Re: [Maria-developers] Please review MDEV-7055 MySQL#74664 - InnoDB: Failing assertion ...

11 Dec 2015

Hi Sergei,

Thanks for your review. I'm sending a new version.

I changed DATE_FORMAT() to determine its result character set and 
collation from args[1] (the "format" argument), instead of using 
collation_connection.

I don't see anything special with DATE_FORMAT and think that we just
forgot to fix it under terms of:
WL#2649: Number-to-string conversions
https://dev.mysql.com/worklog/task/?id=2649

The difference is very subtle and does not affect the most regular case:
DATE_FORMAT(datetime_expr, 'format-string')

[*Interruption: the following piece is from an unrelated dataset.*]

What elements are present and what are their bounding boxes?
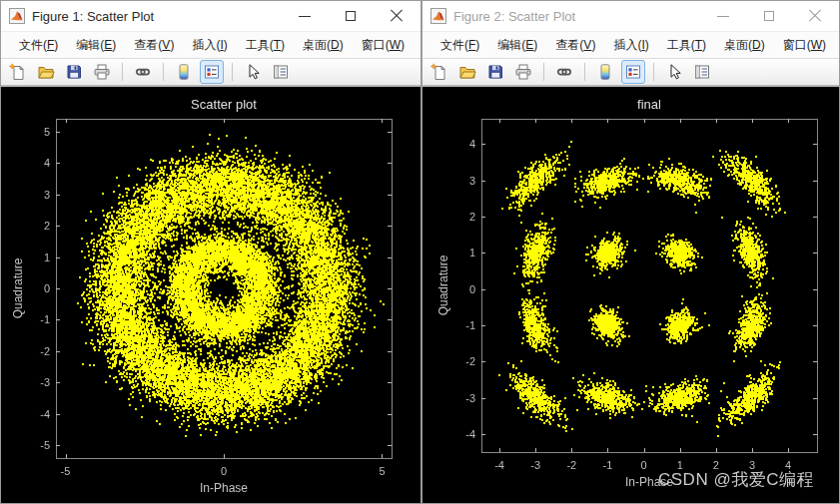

This change allowed to reuse agg_arg_charsets_for_string_result(),
which is what the other string functions with string input do in
fix_length_and_dec(). It automatically makes DATE_TIME() work in a
consistent way when the "format" argument is a numeric or a datetime
expression.


Please also see inline:

On 12/09/2015 02:36 PM, Sergei Golubchik wrote:
...
Hi, Alexander!
On Dec 08, Alexander Barkov wrote:
...
Hi Sergei,
Please review a patch for MDEV-7055.
Thanks.
...

diff --git a/sql/item_timefunc.cc b/sql/item_timefunc.cc
index 522004e..a2a6fff 100644
--- a/sql/item_timefunc.cc
+++ b/sql/item_timefunc.cc
@@ -447,6 +447,70 @@ static bool extract_date_time(DATE_TIME_FORMAT *format,
/**
+  A multi-byte safe helper class to read characters from a string.
+
+  QQ: Serg: which file to put this new class in?
+      It can be helpful for some other purposes
+      (not only here in item_timefunc.cc)
+      I remember you don't like such things in sql_string.h :)
Thoughts:
1. I'd call it, like, string (or character) iterator
2. There's something like that in 5.6, you might want to see what API
    they use
3. Should rather be in C (inline, if possible, with a C++ wrapper, if
    you'd like) so that we can put it in a service along with CHARSET_INFO
4. Should rather be in CHARSET_INFO so that you could have fast bytewise
    iterator for simple charsets.
And yes, 3 and 4 contradict each other, to a certain extent :)
That's because they're thoughts, not a complete how-to plan.
Discussed on IRC.

<skip>
...
...
@@ -457,21 +521,29 @@ static bool make_date_time(DATE_TIME_FORMAT *format, MYSQL_TIME *l_time,
    uint hours_i;
    uint weekday;
    ulong length;
-  const char *ptr, *end;
+  my_wc_t wc;
+  int chlen;
+  Wchar_reader reader(str->charset(), format->format.str,
+                                      format->format.length);
is str->charset() the character set of the format string?
It was not necessarily the case in the first version,
with collation_connection.
In the second version, with determining the result collation from 
args[1], it is.
...
...
-  end= (ptr= format->format.str) + format->format.length;
-  for (; ptr != end ; ptr++)
+  for ( ; !reader.read(&wc, &chlen) ; )
You don't distinguish here between end of string and invalid character.
Is that ok?
As agreed on IRC, I now changed it to convert bad bytes to question
marks, to be inline with MDEV-6566  (which we implemented in 10.0).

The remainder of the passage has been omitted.